Pour étoffer sa gamme, l'électricien public étudie l'hypothèse du développement d'un réacteur de troisième génération de 1.000 mégawatts avec son partenaire chinois CGNPC, lequel serait concurrent de l'Atmea conçu par Areva et Mitsubishi.
Henri Proglio n'a pas fini de secouer la filière nucléaire française. Hier, le patron d'EDF a annoncé que la compagnie électrique voulait développer son propre réacteur de 1.000 mégawatts (MW). « EDF souhaite engager des études de développement d'un réacteur de 1.000 MW conçu à partir de l'expérience du parc français de 900 mégawatts qui a été un véritable succès », a-t-il déclaré devant la commission de l'économie du Sénat. Exploitant de centrales nucléaires, EDF est aussi, depuis des années, l'un des rares électriciens à concevoir lui-même certains de ses réacteurs.
Objectif avancé hier par Henri Proglio : disposer « d'une gamme diversifiée permettant de répondre aux besoins mondiaux et préparant sur le très long terme le renouvellement du parc français dans des conditions optimales de sûreté et de compétitivité ».
EDF affirme que plusieurs options sont ouvertes pour se doter d'un outil de moyenne puissance. L'une consiste à adopter le réacteur Atmea de 1.100 MW développé par Areva et son partenaire japonais Mitsubishi Heavy Industries. « Nos équipes travaillent dessus », souligne un dirigeant. L'autre, plus inattendue, vise à développer un réacteur avec son allié chinois CGNPC. « L'idée est de développer un réacteur de troisième génération sur la base du CPR-1000 », précise une source proche du dossier.
Ce produit chinois de deuxième génération a été conçu à partir du réacteur français de 900 MW de Framatome, importé par la Chine dans les années 1990. Développer la génération suivante permettrait à EDF et CGNPC d'aborder des marchés comme l'Afrique du Sud.

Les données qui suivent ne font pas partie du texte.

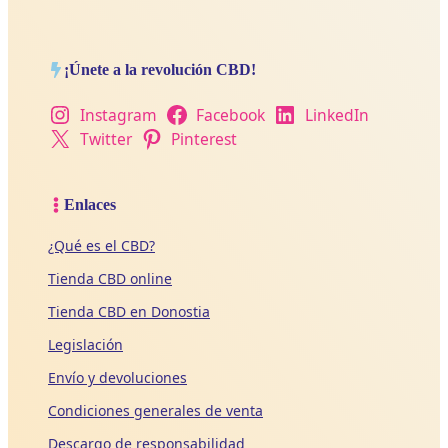
¡Únete a la revolución CBD!
Instagram
Facebook
LinkedIn
Twitter
Pinterest
Enlaces
¿Qué es el CBD?
Tienda CBD online
Tienda CBD en Donostia
Legislación
Envío y devoluciones
Condiciones generales de venta
Descargo de responsabilidad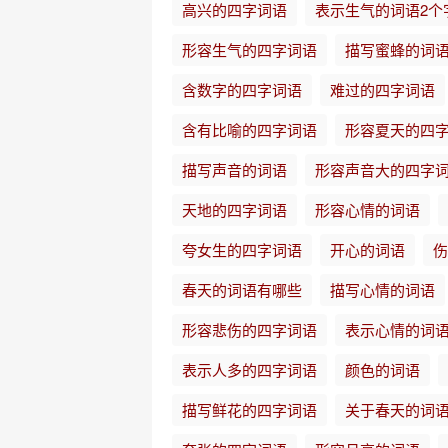
高兴的四字词语
表示生气的词语2个
形容生气的四字词语
描写蜜蜂的词
含数字的四字词语
难过的四字词语
含有比喻的四字词语
形容夏天的四
描写声音的词语
形容声音大的四字
天地的四字词语
形容心情的词语
夸女生的四字词语
开心的词语
伤
春天的词语有哪些
描写心情的词语
形容悲伤的四字词语
表示心情的词
表示人多的四字词语
颜色的词语
描写鲜花的四字词语
关于春天的词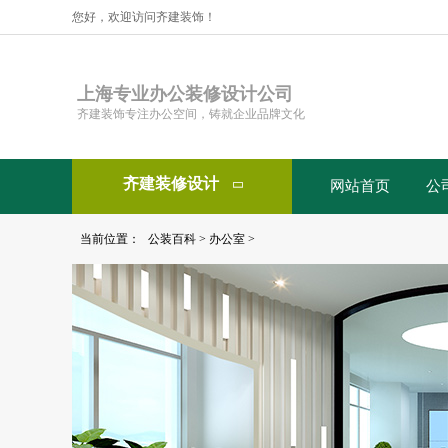
您好，欢迎访问齐建装饰！
上海专业办公装修设计公司
齐建装饰专注办公空间，铸就企业品牌文化
齐建装修设计
网站首页
公

当前位置：
公装百科
>
办公室
>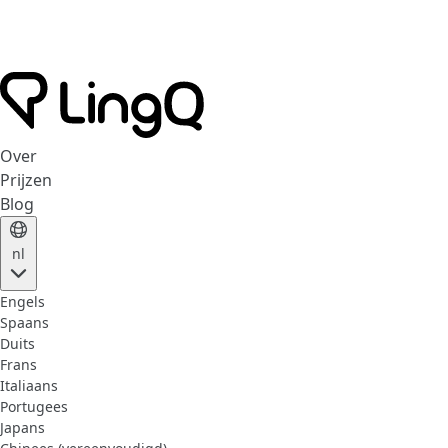
Over
Prijzen
Blog
nl
Engels
Spaans
Duits
Frans
Italiaans
Portugees
Japans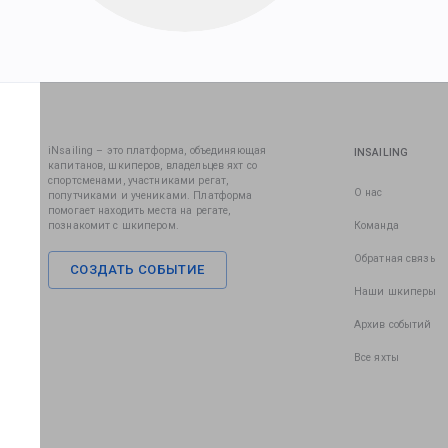
iNsailing – это платформа, объединяющая
INSAILING
капитанов, шкиперов, владельцев яхт со
спортсменами, участниками регат,
О нас
попутчиками и учениками. Платформа
помогает находить места на регате,
познакомит с шкипером.
Команда
Обратная связь
СОЗДАТЬ СОБЫТИЕ
Наши шкиперы
Архив событий
Все яхты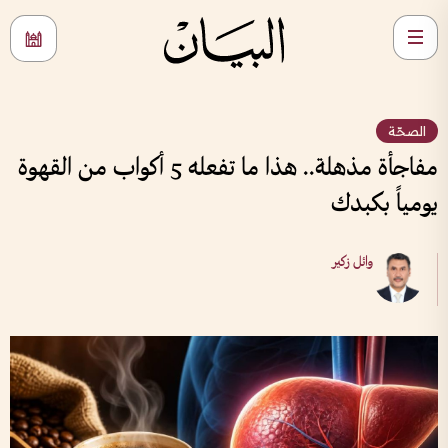
الصحّة
مفاجأة مذهلة.. هذا ما تفعله 5 أكواب من القهوة
يومياً بكبدك
وائل زكير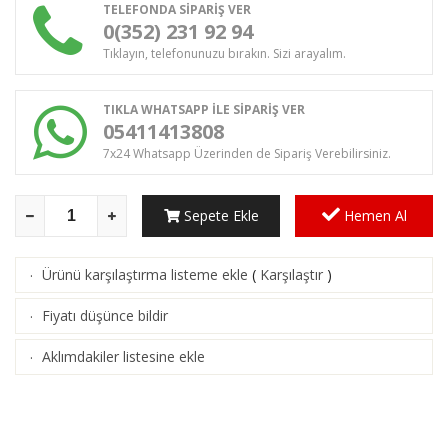
TELEFONDA SİPARİŞ VER
0(352) 231 92 94
Tıklayın, telefonunuzu bırakın. Sizi arayalım.
TIKLA WHATSAPP İLE SİPARİŞ VER
05411413808
7x24 Whatsapp Üzerinden de Sipariş Verebilirsiniz.
Sepete Ekle
Hemen Al
Ürünü karşılaştırma listeme ekle
(
Karşılaştır
)
·
Fiyatı düşünce bildir
·
Aklımdakiler listesine ekle
·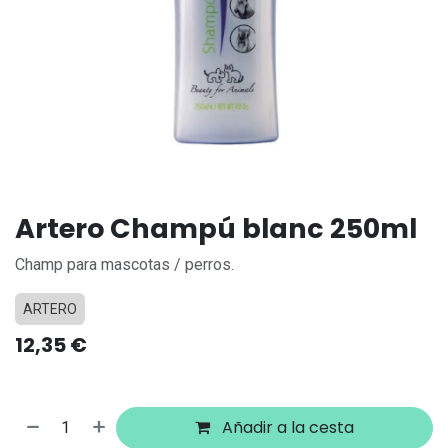
Artero Champú blanc 250ml
Champ para mascotas / perros.
ARTERO
12,35
€
Añadir a la cesta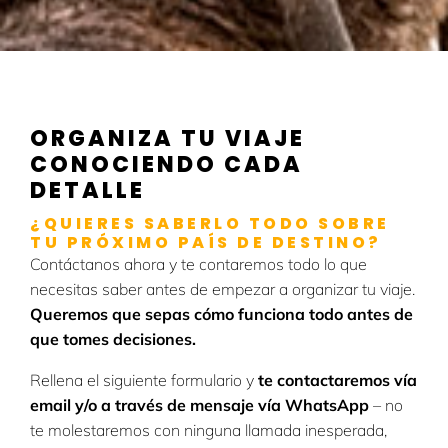
ORGANIZA TU VIAJE
CONOCIENDO CADA
DETALLE
¿QUIERES SABERLO TODO SOBRE
TU PRÓXIMO PAÍS DE DESTINO?
Contáctanos ahora y te contaremos todo lo que
necesitas saber antes de empezar a organizar tu viaje.
Queremos que sepas cómo funciona todo antes de
que tomes decisiones.
Rellena el siguiente formulario y
te contactaremos vía
email y/o a través de mensaje vía WhatsApp
– no
te molestaremos con ninguna llamada inesperada,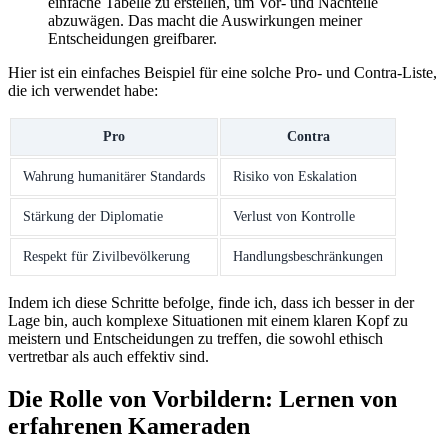
einfache Tabelle zu erstellen,⁤ um Vor-⁢ und⁣ Nachteile
abzuwägen. Das macht die Auswirkungen meiner
Entscheidungen greifbarer.
Hier ist ein einfaches Beispiel für⁤ eine‍ solche Pro- und ⁣Contra-Liste,
die ⁣ich verwendet habe:
Pro
Contra
Wahrung humanitärer Standards
Risiko von Eskalation
Stärkung der Diplomatie
Verlust von⁢ Kontrolle
Respekt ⁤für‍ Zivilbevölkerung
Handlungsbeschränkungen
Indem ich‍ diese Schritte befolge,⁤ finde​ ich, dass ich besser in der
Lage bin, auch komplexe ​Situationen mit‌ einem klaren ⁤Kopf zu
meistern und Entscheidungen zu treffen, die sowohl ethisch
vertretbar als ‌auch effektiv ‍sind.
Die Rolle von Vorbildern: Lernen von
erfahrenen Kameraden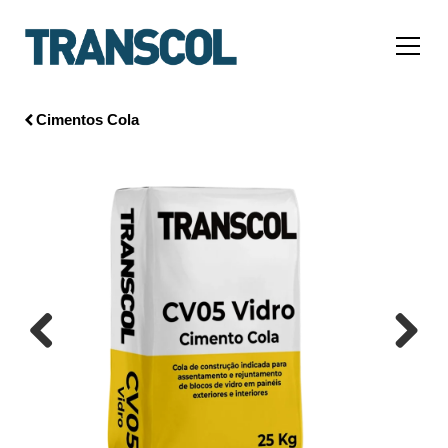
Cimentos Cola
Previous
Next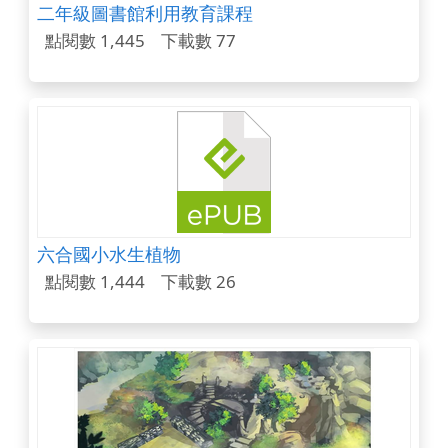
二年級圖書館利用教育課程
點閱數 1,445
下載數 77
六合國小水生植物
點閱數 1,444
下載數 26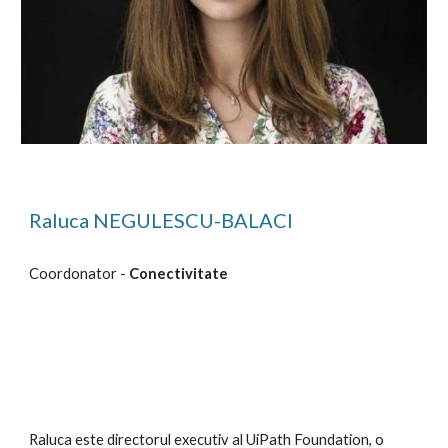
Raluca NEGULESCU-BALACI
Coordonator - 
Conectivitate
Raluca este directorul executiv al UiPath Foundation, o 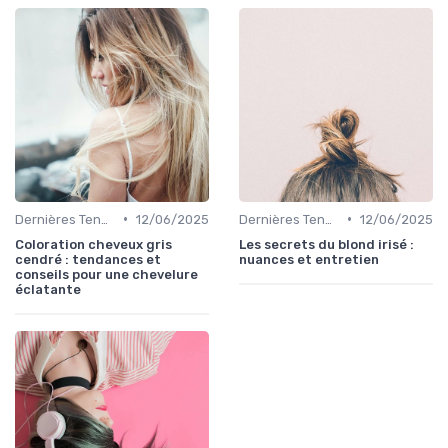
•
•
Dernières Tendances en Coloration
12/06/2025
Dernières Tendances en Coloration
12/06/2025
Coloration cheveux gris
Les secrets du blond irisé :
cendré : tendances et
nuances et entretien
conseils pour une chevelure
éclatante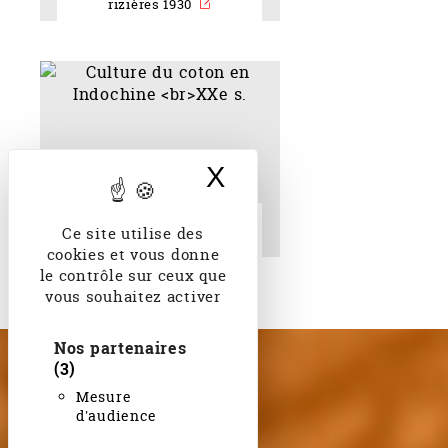
rizières 1930
X
Masquer le band
Culture du coton en
Ce site utilise des
Indochine XXe s.
cookies et vous donne
le contrôle sur ceux que
vous souhaitez activer
Nos partenaires
(3)
Mesure
d'audience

Chez EDF, on préfère parler d'un réacteur « universel », sans nationalité.
L'Atmea certifié fin 2011
Henri Proglio avait l'intention de signer un protocole d'accord pour étudier ce codéveloppement avec CGNPC lors de la visite à Paris du président chinois, Hu Jintao, début novembre. Mais le projet a été bloqué la veille par l'Elysée. Sa signature aurait sans doute fait des vagues. Même si François Roussely, l'ancien patron d'EDF à qui Nicolas Sarkozy avait confié une mission sur la filière nucléaire, milite pour un tel développement, il ne manquerait pas de fragiliser Areva et son réacteur Atmea.

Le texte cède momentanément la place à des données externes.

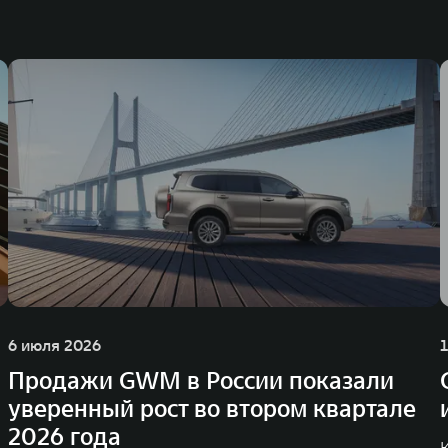
6 июля 2026
Продажи GWM в России показали
уверенный рост во втором квартале
2026 года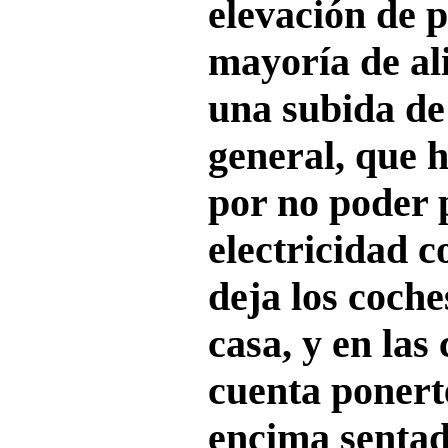
elevación de
p
mayoría de al
una
subida de
general
, que 
por no poder 
electricidad c
deja
los coch
casa
, y en las
cuenta ponert
encima sentad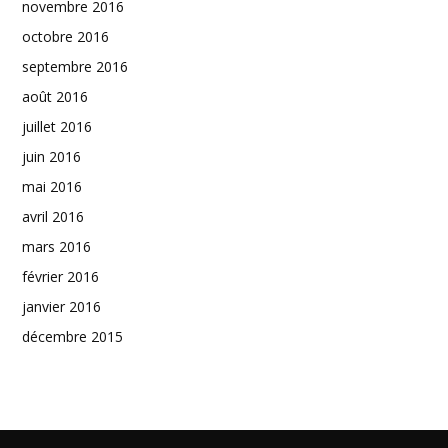
novembre 2016
octobre 2016
septembre 2016
août 2016
juillet 2016
juin 2016
mai 2016
avril 2016
mars 2016
février 2016
janvier 2016
décembre 2015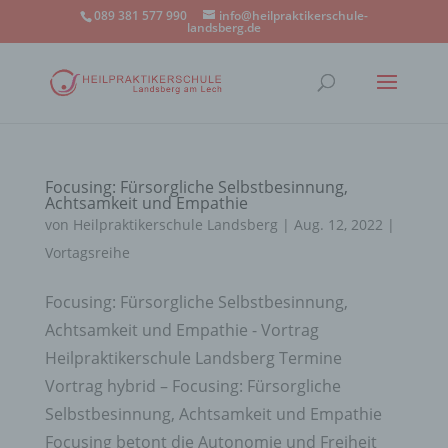
089 381 577 990
info@heilpraktikerschule-
landsberg.de
Focusing: Fürsorgliche Selbstbesinnung,
Achtsamkeit und Empathie
von
Heilpraktikerschule Landsberg
|
Aug. 12, 2022
|
Vortagsreihe
Focusing: Fürsorgliche Selbstbesinnung,
Achtsamkeit und Empathie - Vortrag
Heilpraktikerschule Landsberg Termine
Vortrag hybrid – Focusing: Fürsorgliche
Selbstbesinnung, Achtsamkeit und Empathie
Focusing betont die Autonomie und Freiheit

Selon la patronne du groupe Anne Lauvergeon, celui-ci sera certifié « aux alentours de l'automne 2011 » par l'Autorité de sûreté nucléaire française. Areva et GDF Suez veulent notamment proposer l'Atmea en Jordanie, qui attend des offres en janvier pour son programme nucléaire. La réflexion d'EDF portant sur l'étude d'un réacteur potentiellement concurrent au moment où Areva est en train de conclure son augmentation de capital a sans doute joué un rôle dans la décision de l'Elysée.

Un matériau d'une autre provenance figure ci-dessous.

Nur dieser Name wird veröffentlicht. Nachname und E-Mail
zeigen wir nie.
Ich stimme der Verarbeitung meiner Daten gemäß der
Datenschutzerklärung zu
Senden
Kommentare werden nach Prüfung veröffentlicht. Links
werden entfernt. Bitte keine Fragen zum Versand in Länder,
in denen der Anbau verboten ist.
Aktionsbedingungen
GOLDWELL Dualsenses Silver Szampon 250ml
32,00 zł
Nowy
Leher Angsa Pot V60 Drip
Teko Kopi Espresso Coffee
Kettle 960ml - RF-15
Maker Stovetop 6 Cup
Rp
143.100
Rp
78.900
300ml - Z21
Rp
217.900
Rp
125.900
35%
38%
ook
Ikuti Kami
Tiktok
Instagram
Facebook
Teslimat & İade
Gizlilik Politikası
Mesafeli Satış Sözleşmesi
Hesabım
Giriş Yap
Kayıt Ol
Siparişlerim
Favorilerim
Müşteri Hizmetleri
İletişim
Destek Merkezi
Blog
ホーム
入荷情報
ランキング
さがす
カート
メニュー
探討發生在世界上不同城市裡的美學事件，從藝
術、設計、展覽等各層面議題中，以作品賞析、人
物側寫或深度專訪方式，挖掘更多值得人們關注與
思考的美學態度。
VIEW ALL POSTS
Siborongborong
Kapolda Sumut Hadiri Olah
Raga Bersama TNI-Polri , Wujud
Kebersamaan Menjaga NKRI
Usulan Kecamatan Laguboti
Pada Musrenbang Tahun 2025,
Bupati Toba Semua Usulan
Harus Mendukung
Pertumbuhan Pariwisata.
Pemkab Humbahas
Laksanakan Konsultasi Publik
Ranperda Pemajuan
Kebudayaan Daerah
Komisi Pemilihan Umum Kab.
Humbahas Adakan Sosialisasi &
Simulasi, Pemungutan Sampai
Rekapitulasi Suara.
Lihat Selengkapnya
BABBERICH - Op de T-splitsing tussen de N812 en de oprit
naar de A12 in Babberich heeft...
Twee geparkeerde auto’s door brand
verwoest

EDF ne veut pas seulement travailler avec les Chinois, même si c'est avec eux que le patron de la production et de l'ingénierie, Hervé Machenaud, entretient les relations les plus étroites. Henri Proglio envisage également de coopérer avec le russe Rosatom autour de ses réacteurs VVER. Il compte enfin sur l'EPR de 1.600 MW d'Areva, qu'il souhaite optimiser à partir du retour d'expérience des chantiers en cours.